One of the things I really like about this book is that it is divided into 17 chapters, and each chapter is subdivided into sections. This makes it very easy to find portions of the book that you are interested in, if you do not have time to read the entire book.
The majority of the chapters in the book discuss various ways that attorneys can create valuable relationships with others, including finding a mentor, networking and self-promotion, or even creating a breakfast or book club. This resource also has a number of great suggestions of ways to get your name out in the legal world. One of these suggestions is to create a blog or write for an existing blog as a great way to be able to discuss a topic you are interested in and show off your writing skills. There are even “traffic tricks” about how to make your blog more popular.

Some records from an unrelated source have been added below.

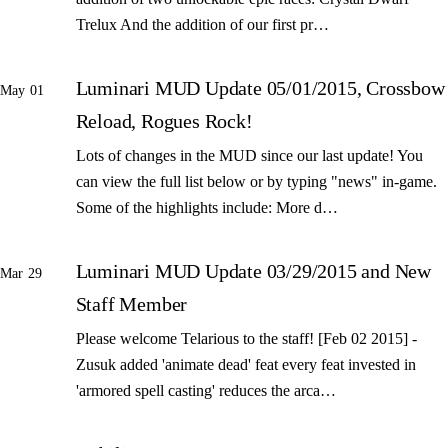
Trelux And the addition of our first pr…
Luminari MUD Update 05/01/2015, Crossbow
May 01
Reload, Rogues Rock!
Lots of changes in the MUD since our last update! You
can view the full list below or by typing "news" in-game.
Some of the highlights include: More d…
Luminari MUD Update 03/29/2015 and New
Mar 29
Staff Member
Please welcome Telarious to the staff! [Feb 02 2015] -
Zusuk added 'animate dead' feat every feat invested in
'armored spell casting' reduces the arca…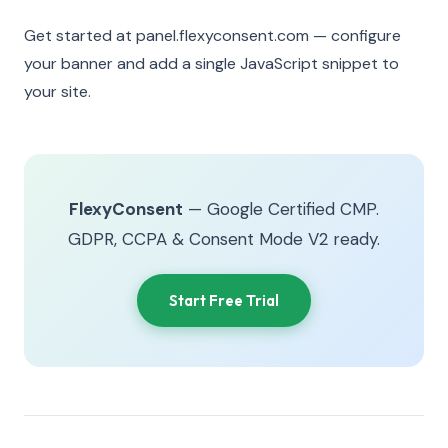
Get started at panel.flexyconsent.com — configure
your banner and add a single JavaScript snippet to
your site.
FlexyConsent
— Google Certified CMP.
GDPR, CCPA & Consent Mode V2 ready.
Start Free Trial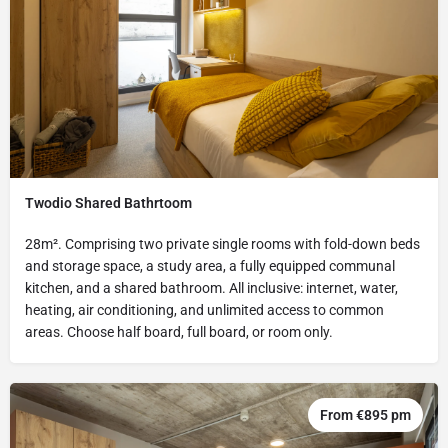
Twodio Shared Bathrtoom
28m². Comprising two private single rooms with fold-down beds
and storage space, a study area, a fully equipped communal
kitchen, and a shared bathroom. All inclusive: internet, water,
heating, air conditioning, and unlimited access to common
areas. Choose half board, full board, or room only.
From €895 pm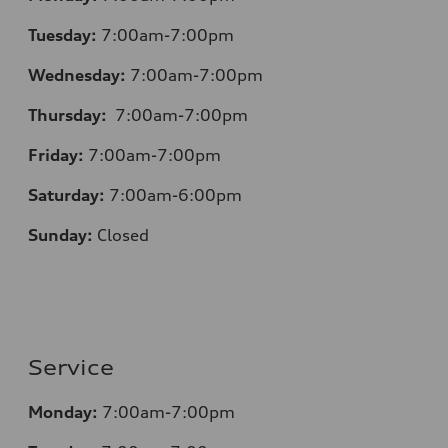
Tuesday:
7:00am-7:00pm
Wednesday:
7:00am-7:00pm
Thursday:
7:00am-7:00pm
Friday:
7:00am-7:00pm
Saturday:
7:00am-6:00pm
Sunday:
Closed
Service
Monday:
7:00am-7:00pm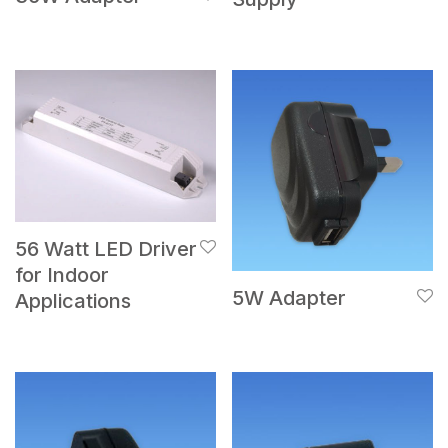
56 Watt LED Driver
for Indoor
5W Adapter
Applications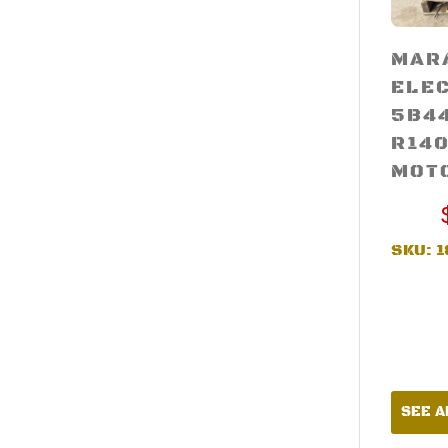
MAR
ELE
5B4
R140
MOT
SKU:
1
SEE A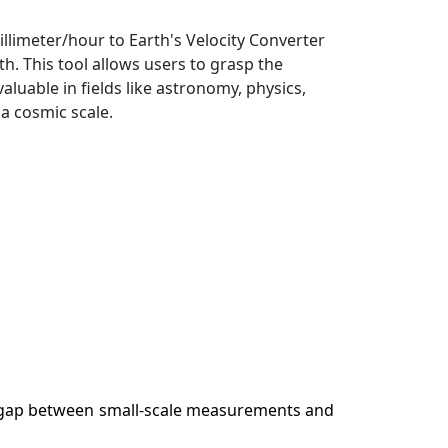
llimeter/hour to Earth's Velocity Converter
. This tool allows users to grasp the
uable in fields like astronomy, physics,
a cosmic scale.
the gap between small-scale measurements and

Finally, one of my favorite chapters discusses the importance of giving back to people whom you have formed valuable relationships with, as well as the community. The author explains that “. . . one of the hallmarks of success and a common signature among rainmakers is not only that they are genuinely considerate human beings, but also that they proactively think of others.” Remembering peoples’ birthdays or volunteering in the community are great ways to show your appreciation to those who have helped you in the past or may help you in the future.
Creating opportunities for yourself to form relationships with others is an important part of your legal career, and this book suggests many great methods for meeting and getting to know people. If you are looking for more ways to expand your network, this is a great resource to check out! The bookcase in the Career Development Office has this book and many other valuable reads.